Drop const from named() and positional() (or have it both ways?)

const std::vector<std::string>& positional() const { return unnamed_params; }
//! Note: std::map[key] would want to create a key if not yet there,
//! so named()[...] would fail, if const! But constness it is... (for consistency).
//! Use the op() and op[] accessors for direct element access!
const std::map<std::string, std::vector<std::string>>& named() const { return named_params; }

It's pretty orthodox to have them always const. I mean it's yours, change it all you want! :) Especially for #54!...

I can imagine use cases where a pristine command-line, safe from tampering, is nice to have, but as soon as you have the modifying methods, the same object is no longer tamper-proof anyway: just having const accessors, too, won't help. ;)
So, just copy your command-line to a const object if you want a safe reference.

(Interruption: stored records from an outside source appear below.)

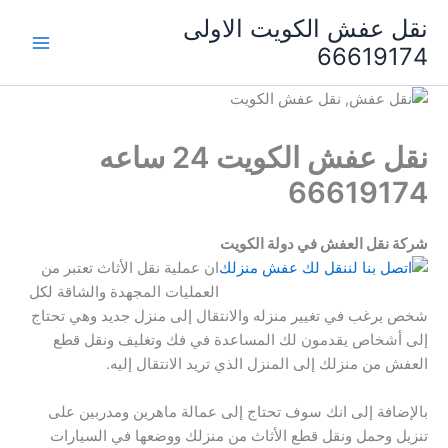
خطي
نقل عفش الكويت الاولى
لى
66619174
لمحتوى
نقل عفش الكويت 24 ساعه
66619174
شركة نقل العفش في دولة الكويت
ان عملية نقل الأثاث تعتبر من
العمليات المجهدة والشاقة لكل
شخص يرغب في تغيير منزله والانتقال إلى منزل جديد وهي تحتاج
إلى أشخاص يقدمون لك المساعدة في فك وتغليف ونقل قطع
العفش من منزلك إلى المنزل الذي تريد الانتقال إليه.
بالإضافة إلى انك سوف تحتاج إلى عمالة ماهرين ومدربين على
تنزيل وحمل ونقل قطع الأثاث من منزلك ووضعها في السيارات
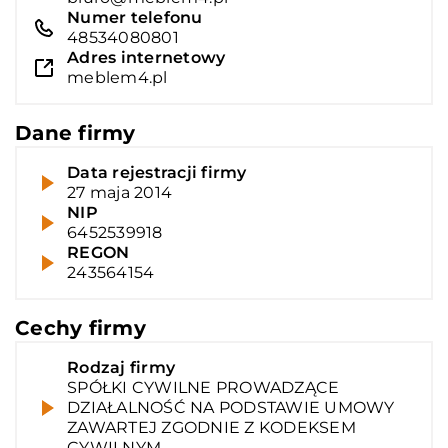
Numer telefonu
48534080801
Adres internetowy
meblem4.pl
Dane firmy
Data rejestracji firmy
27 maja 2014
NIP
6452539918
REGON
243564154
Cechy firmy
Rodzaj firmy
SPÓŁKI CYWILNE PROWADZĄCE
DZIAŁALNOŚĆ NA PODSTAWIE UMOWY
ZAWARTEJ ZGODNIE Z KODEKSEM
CYWILNYM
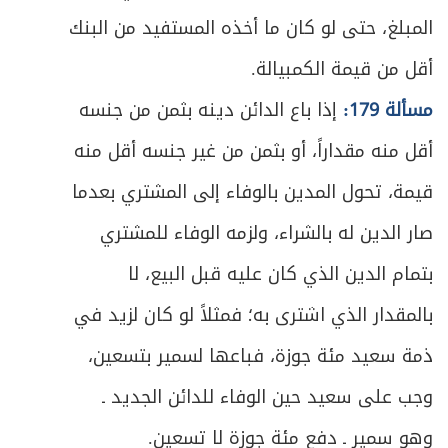
المبلغ، حتى لو كان ما أخذه المستفيد من البنك
أقل من قيمة الكمبيالة.
مسألة 179:
إذا باع الدائن دينه بثمن من جنسه
أقل منه مقداراً، أو بثمن من غير جنسه أقل منه
قيمة، تحول المدين بالوفاء إلى المشتري بعدما
صار الدين له بالشراء، ولزمه الوفاء للمشتري
بتمام الدين الذي كان عليه قبل البيع، لا
بالمقدار الذي اشترى به؛ فمثلاً لو كان لزيد في
ذمة سعيد مئة جوزة، فباعها لسمير بتسعين،
وجب على سعيد حين الوفاء للدائن الجديد ـ
وهو سمير ـ دفع مئة جوزة لا تسعين.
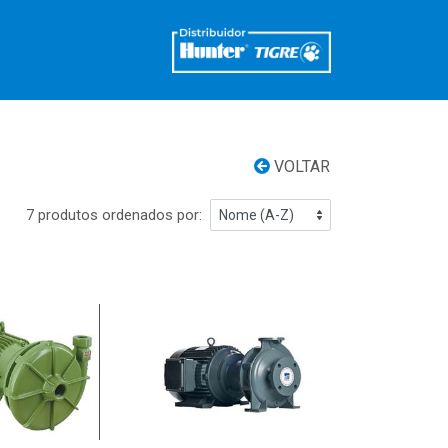
VOLTAR
7 produtos ordenados por:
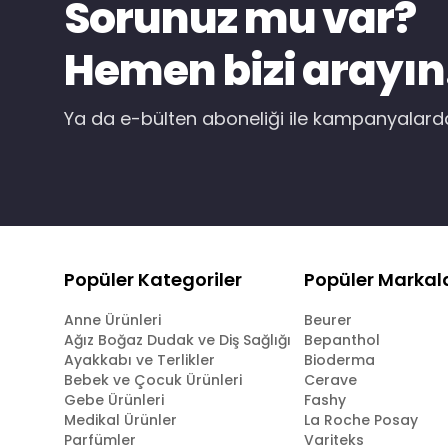
Sorunuz mu var?
Hemen bizi arayın
Ya da e-bülten aboneliği ile kampanyalar
Popüler Kategoriler
Popüler Markal
Anne Ürünleri
Beurer
Ağız Boğaz Dudak ve Diş Sağlığı
Bepanthol
Ayakkabı ve Terlikler
Bioderma
Bebek ve Çocuk Ürünleri
Cerave
Gebe Ürünleri
Fashy
Medikal Ürünler
La Roche Posay
Parfümler
Variteks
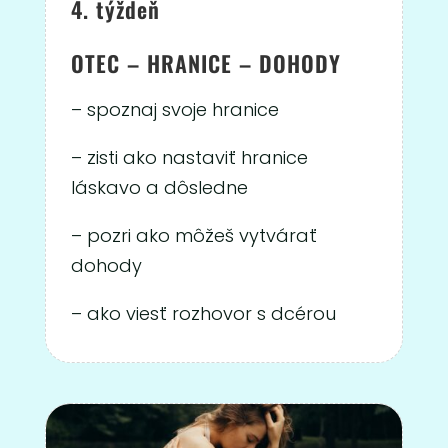
4. týždeň
OTEC – HRANICE – DOHODY
– spoznaj svoje hranice
– zisti ako nastaviť hranice
láskavo a dôsledne
– pozri ako môžeš vytvárať
dohody
– ako viesť rozhovor s dcérou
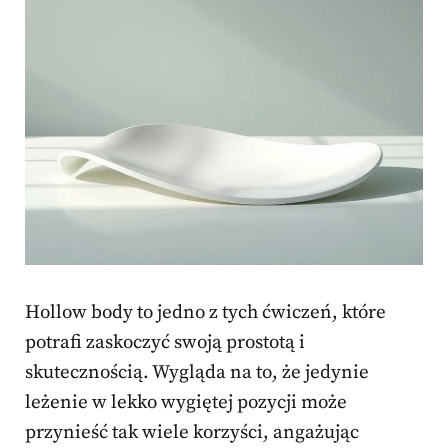
Hollow body to jedno z tych ćwiczeń, które
potrafi zaskoczyć swoją prostotą i
skutecznością. Wygląda na to, że jedynie
leżenie w lekko wygiętej pozycji może
przynieść tak wiele korzyści, angażując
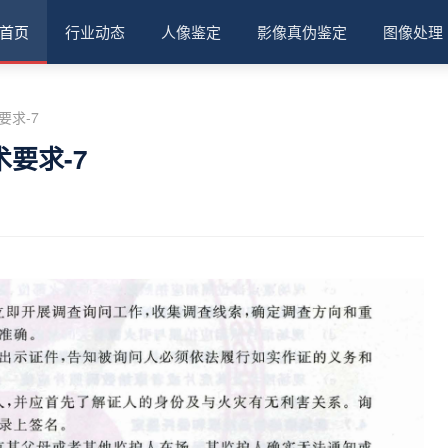
首页
行业动态
人像鉴定
影像真伪鉴定
图像处理
求-7
要求-7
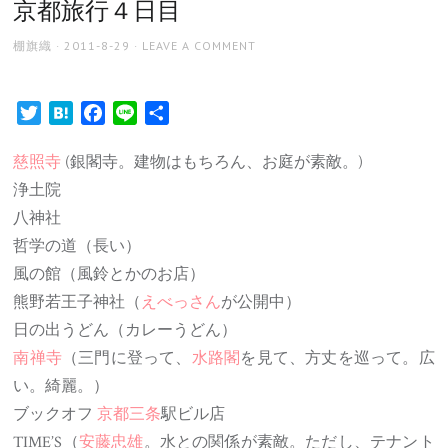
京都旅行４日目
AUTHOR
POSTED
棚旗織
2011-8-29
LEAVE A COMMENT
ON
Twitter
Hatena
Facebook
Line
共
有
慈照寺
(銀閣寺。建物はもちろん、お庭が素敵。)
浄土院
八神社
哲学の道（長い）
風の館（風鈴とかのお店）
熊野若王子神社（
えべっさん
が公開中）
日の出うどん（カレーうどん）
南禅寺
（三門に登って、
水路閣
を見て、方丈を巡って。広
い。綺麗。）
ブックオフ
京都三条
駅ビル店
TIME’S（
安藤忠雄
。水との関係が素敵。ただし、テナント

Going with non-const only... (You'll get your compilation errors all right when trying to actually use those methods on a const obj.)
-> Err... OK, but then... No... Other const accessors do call these, so I still need the const pairs after all, too... :-/

Add flag to exename() to strip/keep ("the usual") extensions

-> #4

So this shouldn't touch other extensions, only the usual ones (like .exe on Windows, but there could be any other extensions, and the real problem is it could be not at all (or just well-) defined on other systems...

The default (no flag) should be "best-effort" stripping of .exe (any other straightforward ones on mainstream systems??).

And then various params should tune the exact behavior, incl. supplying the string to chop off.

`--` should close named arg. lists

There's no way currently to have -1 or "--++##XXX#++--" etc. as positional args, or allow things like /c or //file/... both as an option and a path. (However, that // for long opts. really shouldn't be supported at all... Add a (negative) test for that!)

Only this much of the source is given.